Planning to get it right

5 Jun 24

VolkerStevin’s Quality Ripple programme is moving forward via tools learned from the business-wide rollout of GIRI training, HSEQS & IM director Duncan Aspin told GIRI’s members meeting, before handing over to head of planning Martin Roby, who explained how a focus on planning is helping VolkerStevin improve overall delivery.

Quality Ripple

The Quality Ripple programme has been through four stages, said Duncan. The first was deciding on the name for the initiative, which was modelled after VolkerStevin’s success Safety Ripple programme. Both are based on the same three key principles: a positive, inclusive and future-focused approach. “This way you get discretionary effort from people, you encourage ownership and accountability, and you look at solutions rather than dwelling on the problem.”

The business adopted the strapline “right from the start” for the programme. “We had feedback suggesting that a lot of errors we saw on our projects were initiated by things that happened well before the project started, in the work-winning or design stages, and this is supported by GIRI’s research. So it was important for us to recognise that everything we did from a quality point of view looked at every part of our business.”

VolkerStevin then took Quality Ripple on the road in a series of workshops to understand what it needed to focus on by garnering feedback from across the business. A number of areas were prioritised for improvement and action plans were put in place – for example, developing a one-day onboarding session for new starters – to ensure the insights were acted on. 

Behaviour change

“Our next step was the culture piece,” said Duncan. “We developed a business culture called ‘the VolkerStevin Way’ with six core principles, one of which was the commitment to getting it right from the start. This goes through every element of the business rather than just focusing on when work starts on site.”

The programme is now at the stage of utilising the tools and techniques of GIRI training to drive it forward. VolkerStevin is in the process of rolling out GIRI training throughout the business, including becoming accredited to deliver the courses in-house. “We started by engaging senior leaders through the leadership training, and we are now beginning the take the tools and approaches onto sites and into our work-winning functions.”

Planning to get it right

GIRI training aims to target the root causes of error, and the number one root cause identified by GIRI research is inadequate planning, so this is an area of focus for VolkerStevin, said Martin Roby, head of planning. Martin used the analogy of Sat Nav to highlight the importance of not just planning but sticking to the plan. “We know that if we follow the route the Sat Nav recommends that we will end up where we’re going within the specified timeframe, so why do we have that tendency to think we know better and deviate from the route?”

If you apply this analogy to a project and the route map is the programme, said Martin, changing that programme not only creates greater potential for error and delays, but it also impacts quality, safety, and generates stress for everyone involved.
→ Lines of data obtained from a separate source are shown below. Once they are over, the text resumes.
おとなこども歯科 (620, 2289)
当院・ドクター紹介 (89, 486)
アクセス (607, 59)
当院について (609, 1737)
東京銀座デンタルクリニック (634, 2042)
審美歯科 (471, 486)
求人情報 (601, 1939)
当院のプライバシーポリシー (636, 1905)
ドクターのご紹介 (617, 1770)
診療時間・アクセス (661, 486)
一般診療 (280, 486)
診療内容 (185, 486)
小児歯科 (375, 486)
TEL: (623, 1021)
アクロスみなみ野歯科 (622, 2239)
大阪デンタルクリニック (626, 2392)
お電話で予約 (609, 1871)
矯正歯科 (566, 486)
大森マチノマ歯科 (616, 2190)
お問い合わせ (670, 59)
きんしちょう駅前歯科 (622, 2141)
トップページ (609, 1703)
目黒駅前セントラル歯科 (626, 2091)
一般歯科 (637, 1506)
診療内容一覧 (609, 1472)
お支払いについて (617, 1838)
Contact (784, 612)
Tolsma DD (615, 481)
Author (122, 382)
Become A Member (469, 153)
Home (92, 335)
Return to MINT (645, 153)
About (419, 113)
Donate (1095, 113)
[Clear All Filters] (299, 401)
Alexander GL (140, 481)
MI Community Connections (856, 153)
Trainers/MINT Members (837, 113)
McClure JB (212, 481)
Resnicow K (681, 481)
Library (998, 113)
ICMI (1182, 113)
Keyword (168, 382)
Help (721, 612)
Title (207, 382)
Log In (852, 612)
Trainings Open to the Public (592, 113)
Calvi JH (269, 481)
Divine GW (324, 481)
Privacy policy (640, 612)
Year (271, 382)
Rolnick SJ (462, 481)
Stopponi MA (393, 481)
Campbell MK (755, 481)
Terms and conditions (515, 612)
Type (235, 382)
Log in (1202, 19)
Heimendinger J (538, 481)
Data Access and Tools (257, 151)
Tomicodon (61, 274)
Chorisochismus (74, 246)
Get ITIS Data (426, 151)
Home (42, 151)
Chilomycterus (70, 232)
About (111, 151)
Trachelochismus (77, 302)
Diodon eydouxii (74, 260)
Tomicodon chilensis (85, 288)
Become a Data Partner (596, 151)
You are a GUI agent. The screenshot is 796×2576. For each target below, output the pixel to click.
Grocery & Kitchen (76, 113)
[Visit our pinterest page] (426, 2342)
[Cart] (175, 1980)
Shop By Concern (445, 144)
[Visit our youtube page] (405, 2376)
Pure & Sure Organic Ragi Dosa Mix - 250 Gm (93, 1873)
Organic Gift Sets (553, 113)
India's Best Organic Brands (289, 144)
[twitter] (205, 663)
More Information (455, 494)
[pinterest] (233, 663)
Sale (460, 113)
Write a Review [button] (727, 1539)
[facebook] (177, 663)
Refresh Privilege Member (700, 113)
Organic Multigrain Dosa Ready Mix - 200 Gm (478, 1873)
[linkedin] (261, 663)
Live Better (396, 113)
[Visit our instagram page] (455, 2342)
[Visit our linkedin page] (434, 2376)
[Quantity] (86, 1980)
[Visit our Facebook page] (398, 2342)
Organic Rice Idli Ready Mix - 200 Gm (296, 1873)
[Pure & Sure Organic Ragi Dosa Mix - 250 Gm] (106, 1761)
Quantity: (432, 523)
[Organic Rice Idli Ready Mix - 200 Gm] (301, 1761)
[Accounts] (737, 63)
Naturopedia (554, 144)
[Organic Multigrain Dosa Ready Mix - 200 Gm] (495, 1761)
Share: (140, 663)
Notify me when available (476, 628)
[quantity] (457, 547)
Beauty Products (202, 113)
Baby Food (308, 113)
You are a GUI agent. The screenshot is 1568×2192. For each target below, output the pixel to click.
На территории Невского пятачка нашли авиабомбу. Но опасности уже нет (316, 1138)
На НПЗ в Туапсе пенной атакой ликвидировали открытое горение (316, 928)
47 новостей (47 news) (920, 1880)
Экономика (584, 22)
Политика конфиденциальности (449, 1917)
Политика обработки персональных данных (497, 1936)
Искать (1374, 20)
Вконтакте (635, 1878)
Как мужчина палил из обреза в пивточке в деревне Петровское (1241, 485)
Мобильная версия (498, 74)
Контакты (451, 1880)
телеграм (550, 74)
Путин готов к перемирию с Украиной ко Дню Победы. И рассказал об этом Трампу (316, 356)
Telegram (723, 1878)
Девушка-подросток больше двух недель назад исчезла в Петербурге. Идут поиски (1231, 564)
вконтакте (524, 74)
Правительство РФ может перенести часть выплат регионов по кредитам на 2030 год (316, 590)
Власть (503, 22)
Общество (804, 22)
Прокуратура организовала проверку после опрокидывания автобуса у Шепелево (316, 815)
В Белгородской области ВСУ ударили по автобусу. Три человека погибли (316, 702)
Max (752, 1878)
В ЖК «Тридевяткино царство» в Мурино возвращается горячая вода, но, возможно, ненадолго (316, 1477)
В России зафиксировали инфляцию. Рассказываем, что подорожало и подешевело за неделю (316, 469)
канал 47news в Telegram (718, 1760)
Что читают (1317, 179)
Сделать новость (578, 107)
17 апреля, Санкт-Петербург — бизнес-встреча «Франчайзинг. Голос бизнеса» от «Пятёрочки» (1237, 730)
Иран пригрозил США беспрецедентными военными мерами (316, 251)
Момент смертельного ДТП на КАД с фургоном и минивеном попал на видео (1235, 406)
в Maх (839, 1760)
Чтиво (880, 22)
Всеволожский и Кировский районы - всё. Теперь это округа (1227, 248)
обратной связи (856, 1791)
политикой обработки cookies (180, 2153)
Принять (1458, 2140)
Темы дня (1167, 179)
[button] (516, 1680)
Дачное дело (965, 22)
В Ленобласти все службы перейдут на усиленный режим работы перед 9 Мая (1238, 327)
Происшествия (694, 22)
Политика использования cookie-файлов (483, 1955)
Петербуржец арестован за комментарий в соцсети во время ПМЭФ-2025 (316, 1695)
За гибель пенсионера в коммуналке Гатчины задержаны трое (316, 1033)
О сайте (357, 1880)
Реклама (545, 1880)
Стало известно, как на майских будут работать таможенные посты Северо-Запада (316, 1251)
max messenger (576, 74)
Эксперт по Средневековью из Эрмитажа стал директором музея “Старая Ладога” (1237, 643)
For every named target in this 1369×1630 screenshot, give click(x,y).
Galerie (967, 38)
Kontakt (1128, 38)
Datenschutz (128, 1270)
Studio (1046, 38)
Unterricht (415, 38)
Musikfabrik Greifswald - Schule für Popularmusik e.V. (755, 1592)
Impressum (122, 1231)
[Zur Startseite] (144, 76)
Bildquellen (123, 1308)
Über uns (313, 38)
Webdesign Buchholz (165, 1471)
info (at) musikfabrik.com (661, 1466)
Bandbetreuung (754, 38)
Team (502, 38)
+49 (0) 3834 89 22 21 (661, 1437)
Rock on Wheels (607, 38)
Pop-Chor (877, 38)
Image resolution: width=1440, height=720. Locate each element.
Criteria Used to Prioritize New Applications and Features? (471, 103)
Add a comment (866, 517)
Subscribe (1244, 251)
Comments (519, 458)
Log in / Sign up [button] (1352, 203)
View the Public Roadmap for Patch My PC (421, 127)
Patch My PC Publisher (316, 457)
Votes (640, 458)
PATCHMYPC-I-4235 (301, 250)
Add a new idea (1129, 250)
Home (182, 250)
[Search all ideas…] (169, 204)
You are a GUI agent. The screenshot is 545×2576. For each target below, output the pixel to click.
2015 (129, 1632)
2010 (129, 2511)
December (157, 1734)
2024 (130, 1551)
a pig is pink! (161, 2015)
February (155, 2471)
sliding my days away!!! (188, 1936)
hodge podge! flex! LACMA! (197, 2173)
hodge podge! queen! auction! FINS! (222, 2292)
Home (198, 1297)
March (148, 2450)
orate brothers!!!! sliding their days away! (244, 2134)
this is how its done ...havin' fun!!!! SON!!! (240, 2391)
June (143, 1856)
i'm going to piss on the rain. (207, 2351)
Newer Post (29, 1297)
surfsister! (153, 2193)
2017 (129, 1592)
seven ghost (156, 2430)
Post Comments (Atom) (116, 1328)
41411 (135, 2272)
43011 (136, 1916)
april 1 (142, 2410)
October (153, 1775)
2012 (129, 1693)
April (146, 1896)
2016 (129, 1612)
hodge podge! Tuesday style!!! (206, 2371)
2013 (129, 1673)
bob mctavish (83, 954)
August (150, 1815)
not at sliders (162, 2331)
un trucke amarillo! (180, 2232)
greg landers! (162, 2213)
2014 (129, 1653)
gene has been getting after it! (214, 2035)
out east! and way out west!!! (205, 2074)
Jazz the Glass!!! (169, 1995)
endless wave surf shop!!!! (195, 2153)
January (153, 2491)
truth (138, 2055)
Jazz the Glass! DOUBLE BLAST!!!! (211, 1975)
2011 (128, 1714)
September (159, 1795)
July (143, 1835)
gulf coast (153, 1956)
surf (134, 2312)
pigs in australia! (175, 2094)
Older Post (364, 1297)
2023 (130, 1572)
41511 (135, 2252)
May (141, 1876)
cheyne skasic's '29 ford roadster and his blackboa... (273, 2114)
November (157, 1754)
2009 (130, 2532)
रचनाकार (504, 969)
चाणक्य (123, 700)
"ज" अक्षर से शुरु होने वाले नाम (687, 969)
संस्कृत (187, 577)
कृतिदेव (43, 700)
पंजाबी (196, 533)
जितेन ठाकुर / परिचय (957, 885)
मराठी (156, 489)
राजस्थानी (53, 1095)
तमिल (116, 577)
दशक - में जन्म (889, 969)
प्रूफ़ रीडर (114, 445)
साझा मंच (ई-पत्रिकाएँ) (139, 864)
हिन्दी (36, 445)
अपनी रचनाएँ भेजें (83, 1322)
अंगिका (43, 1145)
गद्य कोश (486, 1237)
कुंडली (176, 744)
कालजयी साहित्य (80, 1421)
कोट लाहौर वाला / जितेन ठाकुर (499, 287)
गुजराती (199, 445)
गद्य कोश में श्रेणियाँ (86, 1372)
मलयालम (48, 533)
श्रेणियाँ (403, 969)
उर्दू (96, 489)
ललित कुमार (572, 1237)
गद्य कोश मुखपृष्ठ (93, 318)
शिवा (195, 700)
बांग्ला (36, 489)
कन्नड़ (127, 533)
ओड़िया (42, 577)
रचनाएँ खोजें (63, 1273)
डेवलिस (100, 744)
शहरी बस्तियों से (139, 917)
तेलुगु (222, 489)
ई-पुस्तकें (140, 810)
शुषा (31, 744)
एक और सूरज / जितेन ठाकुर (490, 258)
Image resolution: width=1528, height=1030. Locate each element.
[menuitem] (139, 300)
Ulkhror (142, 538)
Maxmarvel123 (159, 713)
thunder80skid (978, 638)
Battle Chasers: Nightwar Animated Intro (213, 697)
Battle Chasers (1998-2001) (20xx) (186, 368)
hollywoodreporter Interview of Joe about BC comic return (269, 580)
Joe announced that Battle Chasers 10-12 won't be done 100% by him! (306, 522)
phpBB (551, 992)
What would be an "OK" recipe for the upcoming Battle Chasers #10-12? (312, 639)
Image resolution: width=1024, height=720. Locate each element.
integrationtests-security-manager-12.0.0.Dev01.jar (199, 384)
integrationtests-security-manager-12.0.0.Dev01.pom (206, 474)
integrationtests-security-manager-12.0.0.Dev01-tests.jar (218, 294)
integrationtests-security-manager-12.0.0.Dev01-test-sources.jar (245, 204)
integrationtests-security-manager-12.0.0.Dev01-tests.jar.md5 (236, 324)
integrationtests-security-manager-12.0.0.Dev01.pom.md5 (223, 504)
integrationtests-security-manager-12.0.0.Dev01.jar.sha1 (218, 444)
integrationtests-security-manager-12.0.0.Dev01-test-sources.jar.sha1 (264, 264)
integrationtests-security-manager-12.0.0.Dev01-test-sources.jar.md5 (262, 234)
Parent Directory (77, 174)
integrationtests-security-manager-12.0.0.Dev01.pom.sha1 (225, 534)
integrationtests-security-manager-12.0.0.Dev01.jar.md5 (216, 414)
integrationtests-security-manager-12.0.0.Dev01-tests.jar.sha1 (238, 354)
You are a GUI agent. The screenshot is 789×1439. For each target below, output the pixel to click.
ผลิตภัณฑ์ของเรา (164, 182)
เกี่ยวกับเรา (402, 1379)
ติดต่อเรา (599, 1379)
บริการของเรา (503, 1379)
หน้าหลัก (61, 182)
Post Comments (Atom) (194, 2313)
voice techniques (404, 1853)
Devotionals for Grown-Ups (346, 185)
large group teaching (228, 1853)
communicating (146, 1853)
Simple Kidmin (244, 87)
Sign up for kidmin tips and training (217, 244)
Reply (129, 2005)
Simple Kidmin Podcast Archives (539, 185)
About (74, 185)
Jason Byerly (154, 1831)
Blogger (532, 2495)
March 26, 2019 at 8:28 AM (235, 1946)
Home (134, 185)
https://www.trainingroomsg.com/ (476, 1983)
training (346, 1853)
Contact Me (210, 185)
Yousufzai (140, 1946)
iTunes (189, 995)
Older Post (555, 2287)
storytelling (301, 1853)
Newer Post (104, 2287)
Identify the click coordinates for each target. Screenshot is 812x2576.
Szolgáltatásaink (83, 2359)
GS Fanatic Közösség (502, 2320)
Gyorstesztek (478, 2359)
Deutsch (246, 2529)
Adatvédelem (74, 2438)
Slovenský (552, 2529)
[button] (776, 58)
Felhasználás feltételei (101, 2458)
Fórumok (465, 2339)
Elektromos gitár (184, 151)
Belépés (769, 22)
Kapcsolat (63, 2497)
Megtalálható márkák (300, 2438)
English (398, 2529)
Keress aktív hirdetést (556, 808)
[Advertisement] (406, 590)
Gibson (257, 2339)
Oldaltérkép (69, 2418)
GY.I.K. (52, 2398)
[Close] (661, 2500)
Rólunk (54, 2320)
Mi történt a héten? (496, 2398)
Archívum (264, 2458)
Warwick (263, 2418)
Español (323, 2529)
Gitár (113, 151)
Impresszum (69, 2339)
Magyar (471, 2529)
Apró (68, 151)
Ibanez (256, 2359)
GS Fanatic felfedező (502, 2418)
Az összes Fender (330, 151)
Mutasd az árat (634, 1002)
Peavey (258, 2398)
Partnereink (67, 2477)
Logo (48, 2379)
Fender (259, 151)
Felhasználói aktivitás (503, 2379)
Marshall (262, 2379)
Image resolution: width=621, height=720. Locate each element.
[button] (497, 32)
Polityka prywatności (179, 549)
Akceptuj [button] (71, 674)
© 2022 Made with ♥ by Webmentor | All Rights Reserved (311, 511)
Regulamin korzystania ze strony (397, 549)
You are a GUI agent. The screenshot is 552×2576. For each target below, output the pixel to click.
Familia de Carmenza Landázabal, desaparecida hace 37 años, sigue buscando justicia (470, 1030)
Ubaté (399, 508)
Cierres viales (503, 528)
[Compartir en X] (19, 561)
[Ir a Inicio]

Martin explained that VolkerStevin has made planning to get it right a key focus. “Within VolkerStevin, we have our contract-level programme, which is the project lifecycle from concept to completion, and within that we have a three-month lookahead. This is where we identify all the interfaces and stakeholders and ensure we are on the right path and are filtering out potential errors and challenges. This is then communicated down through our short-term planning, which is our three-month lookahead. This determines our day-to-day tasks and ensures everyone knows what they need to do today, and tomorrow. And really it is about the interface of all that data and ensuring we are tying it back into the one plan for delivery, because everyone has their own deliverables within that plan.”

Mastering short-term planning is key to improving achievement all the way through the process, Martin added. “As an industry, we achieve around 65% of our contract-level programme in any given month. If we got to 75% in a week, we’re still losing one day in five of planned works. That’s not because we stop, it’s because of all the other things we are doing in that time that aren’t planned. So that short-term planning is a real focus for us to improve delivery, and it’s all about linking it back to getting it right from the start.”